EXERCISE
State how many lines of the entries hold the string "height", and output nothing but that count.

ENTRIES SHOWN
________________

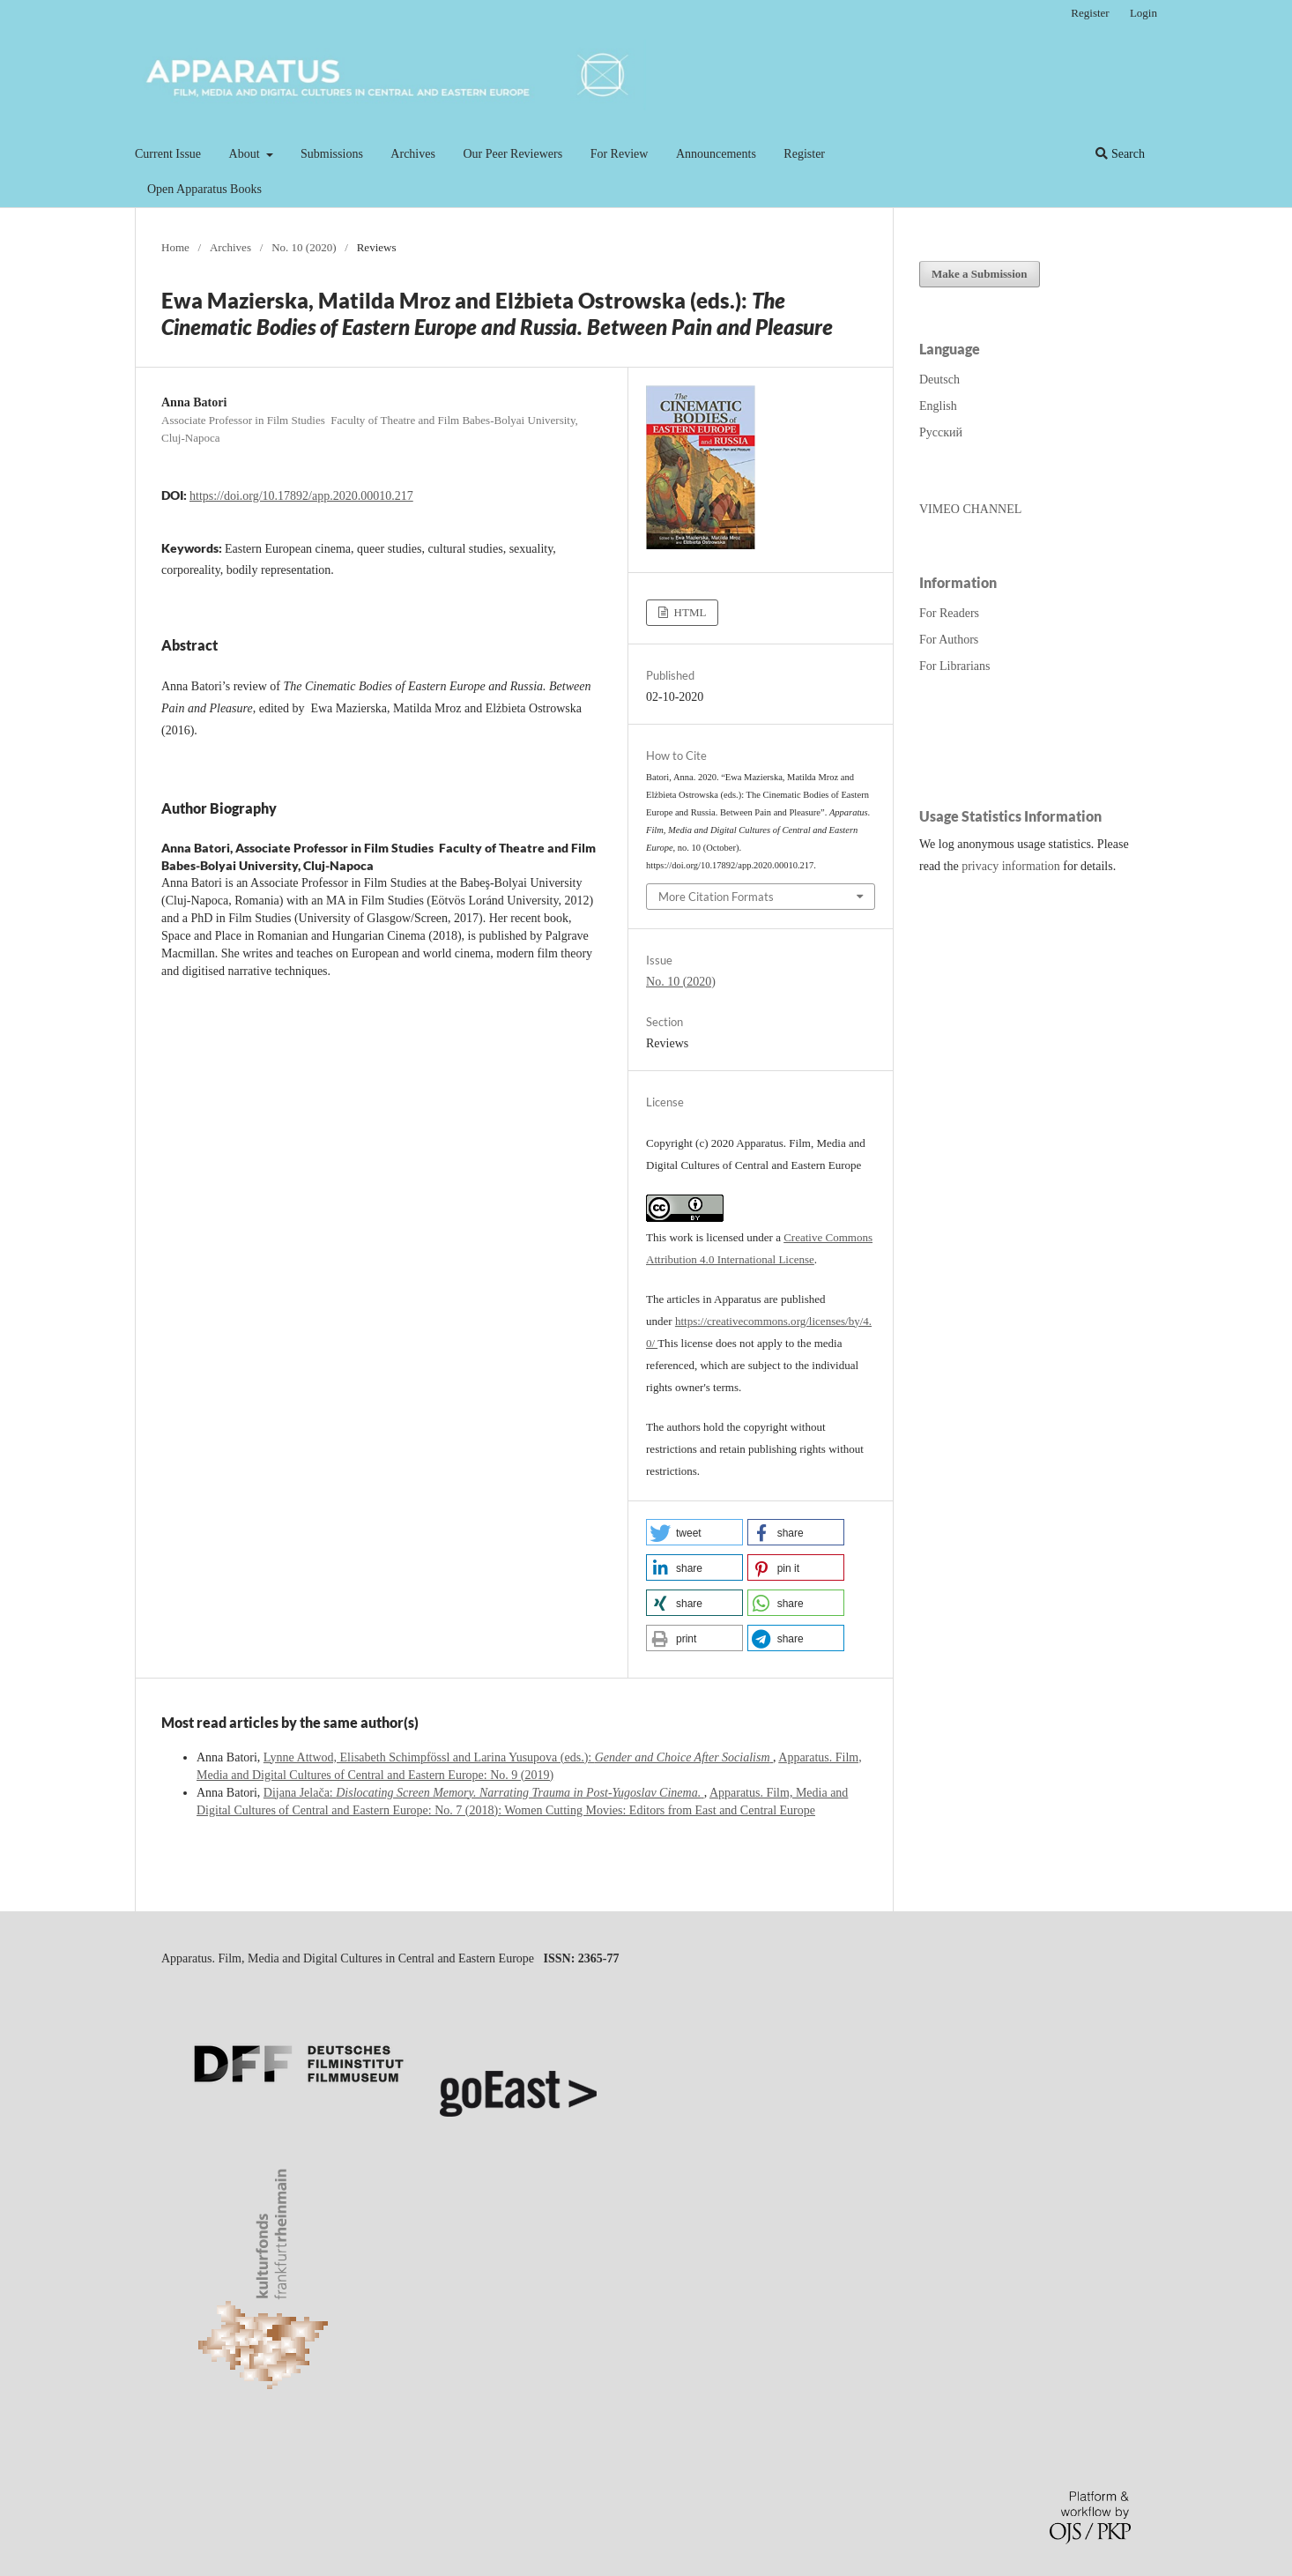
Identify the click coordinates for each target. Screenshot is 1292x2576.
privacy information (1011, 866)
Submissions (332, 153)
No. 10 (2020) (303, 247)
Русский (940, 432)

________________

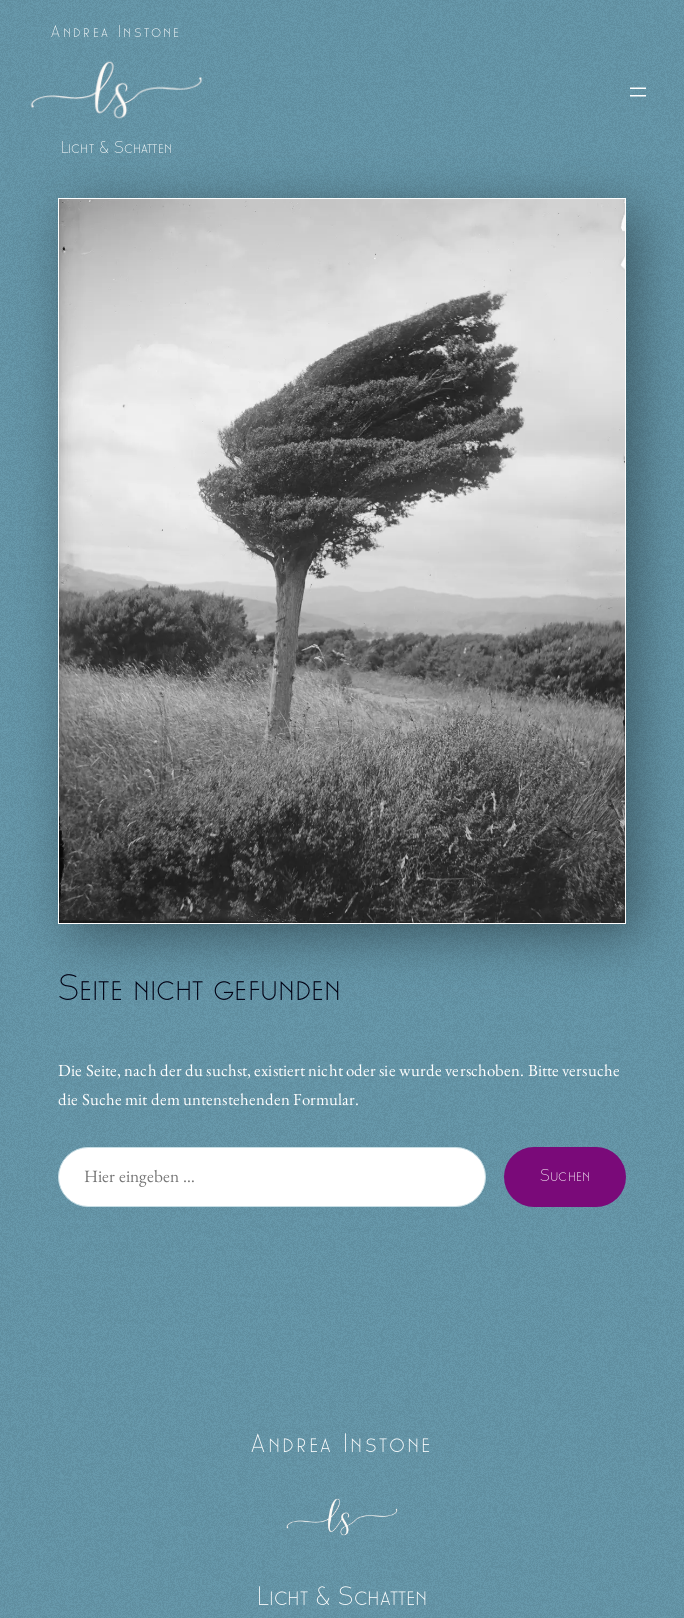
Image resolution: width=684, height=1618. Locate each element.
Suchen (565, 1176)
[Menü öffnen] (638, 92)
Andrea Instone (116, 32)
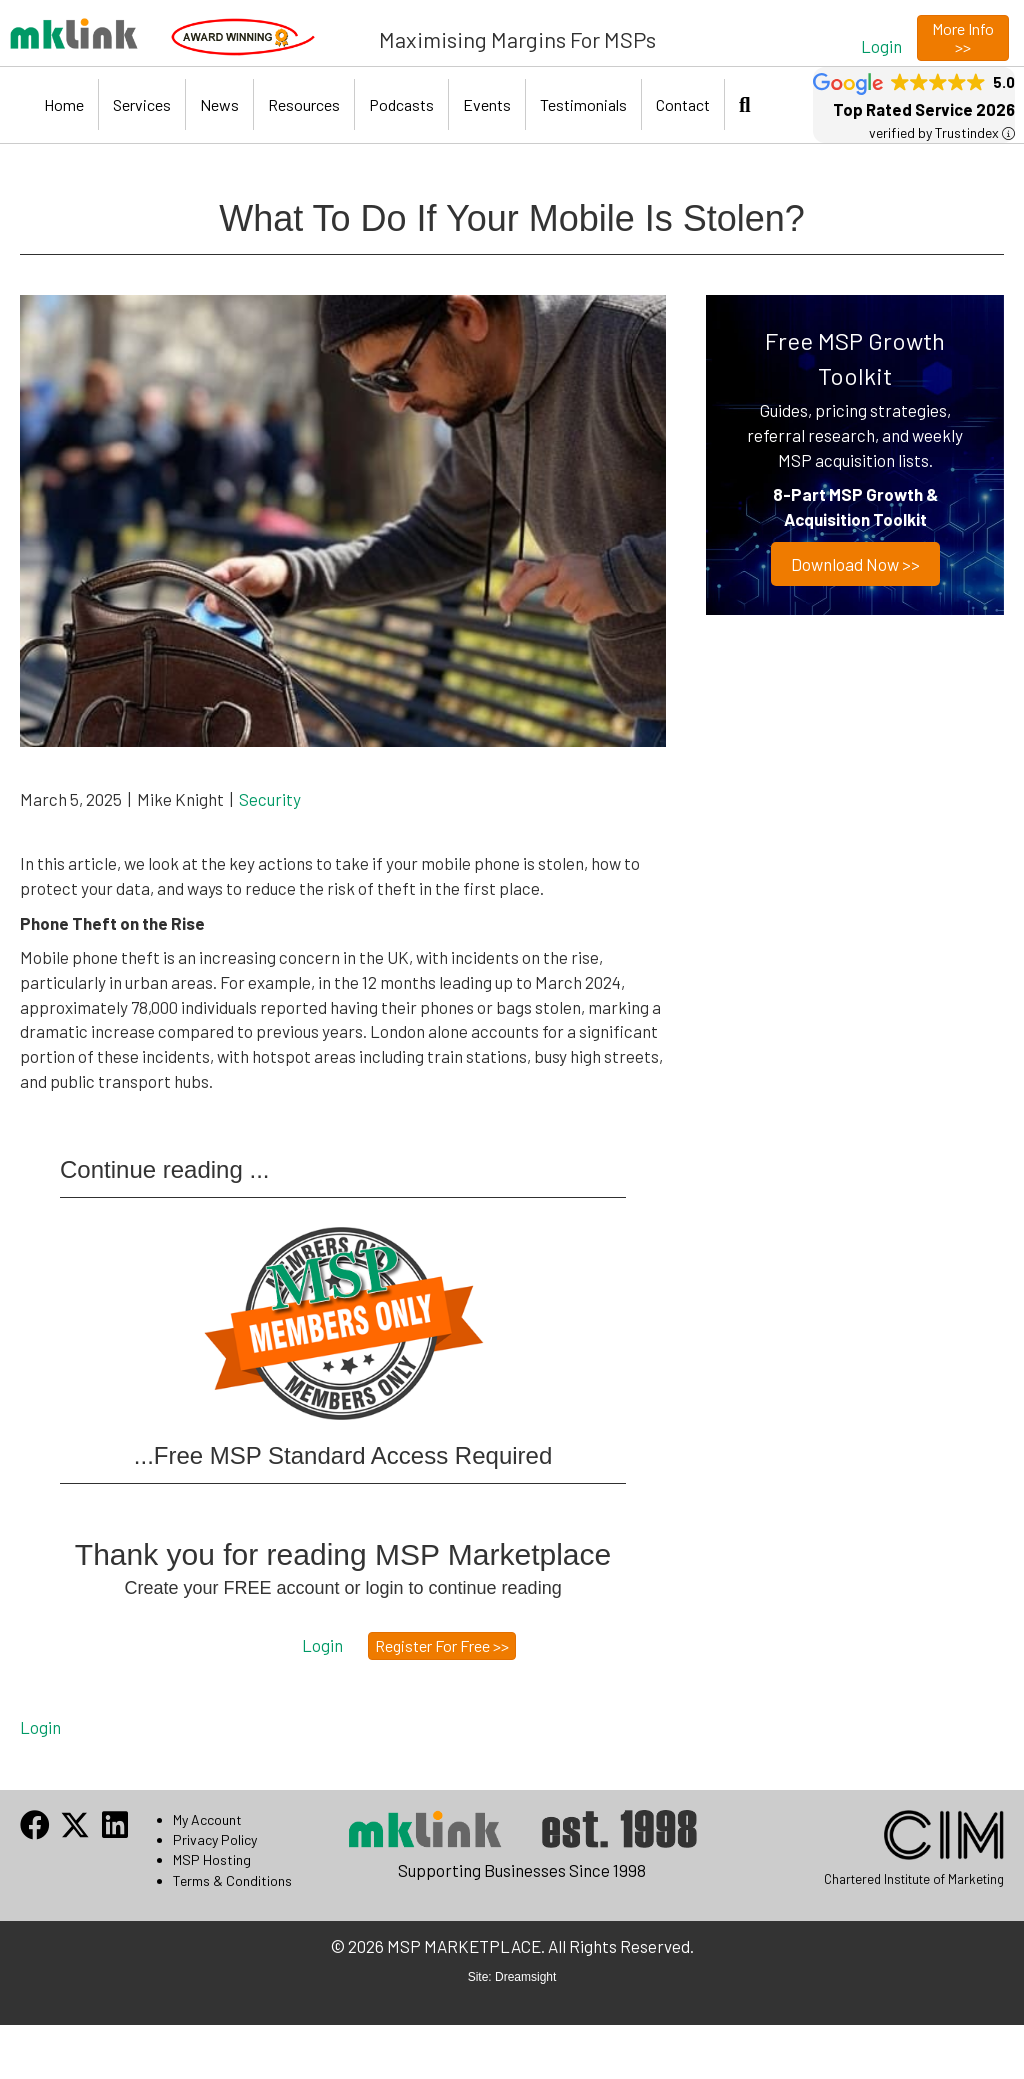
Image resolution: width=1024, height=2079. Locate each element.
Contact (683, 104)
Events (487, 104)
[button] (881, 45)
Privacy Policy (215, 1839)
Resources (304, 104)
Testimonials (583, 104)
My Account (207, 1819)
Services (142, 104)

________________

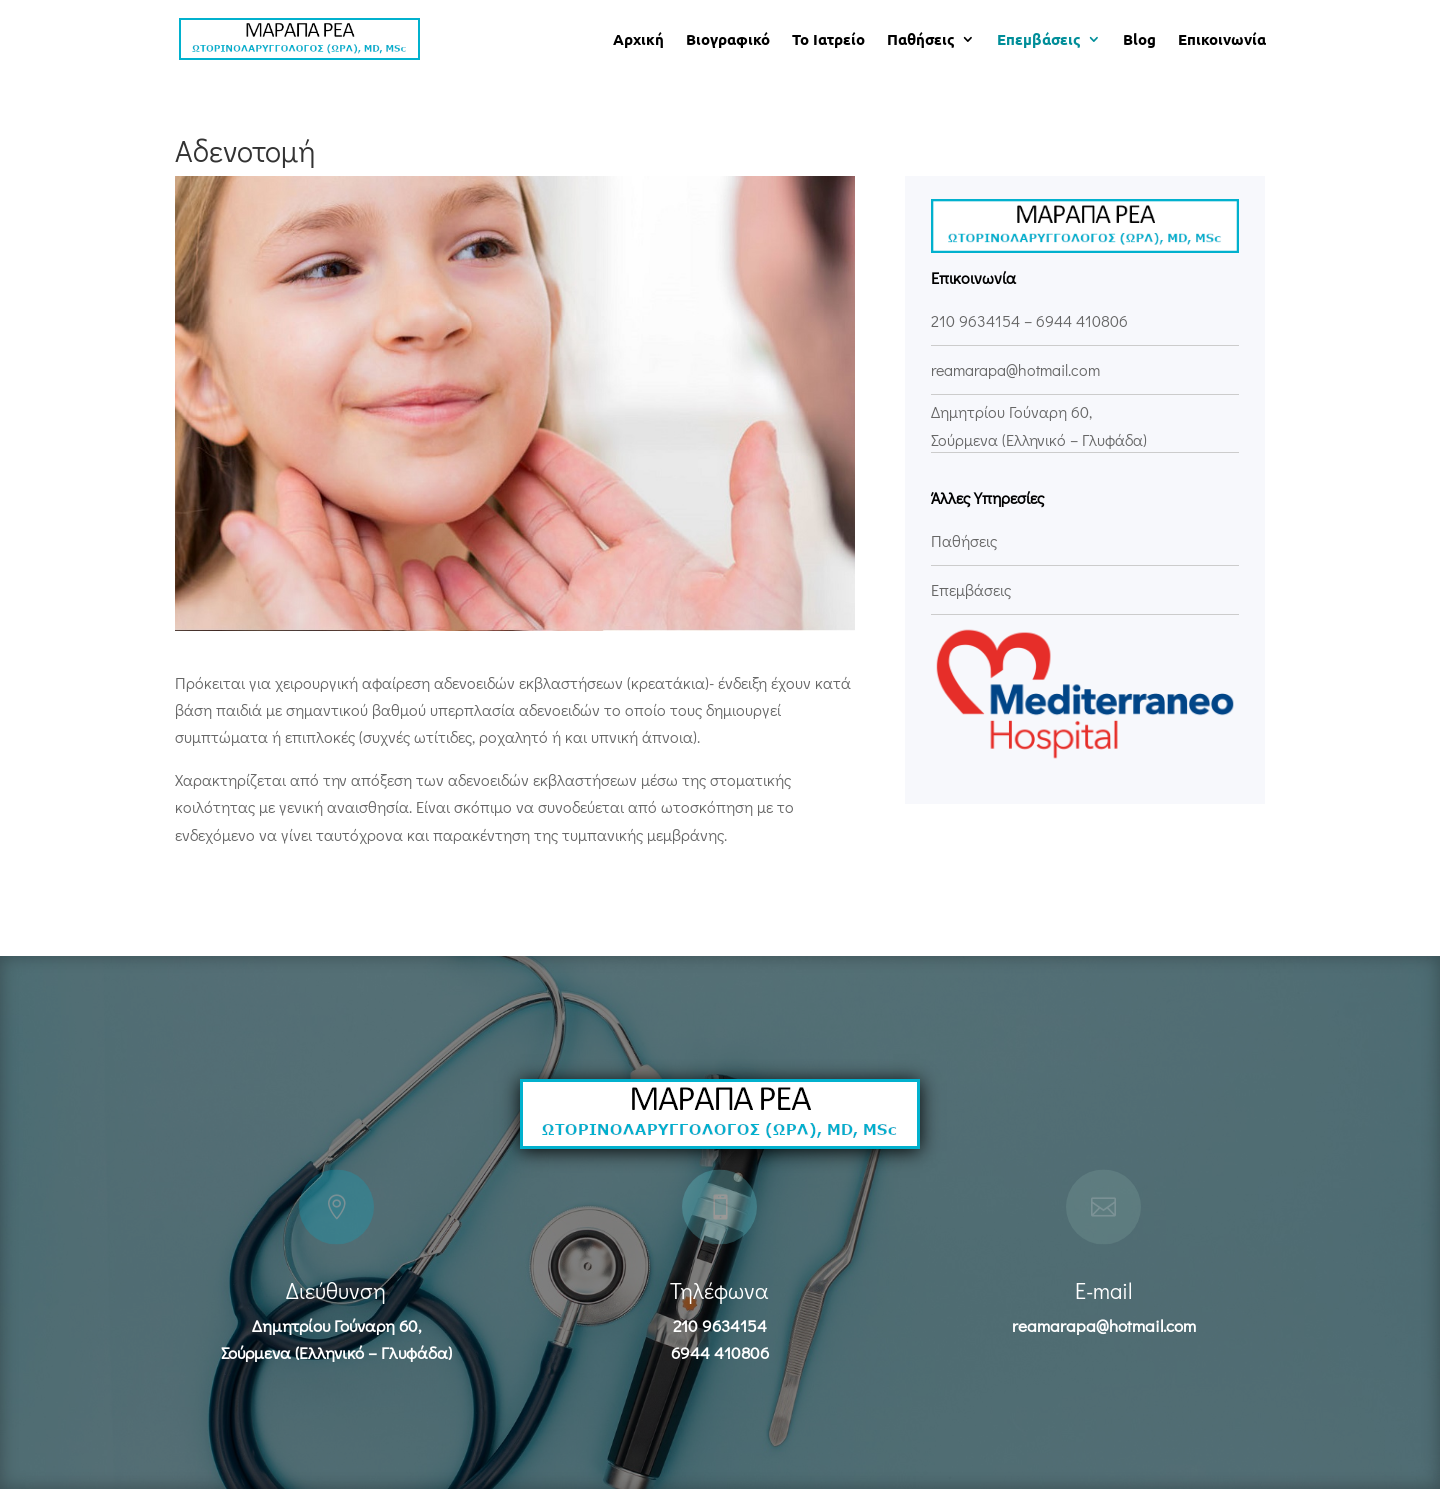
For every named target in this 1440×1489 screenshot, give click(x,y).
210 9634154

________________

SOLVED PROBLEM
2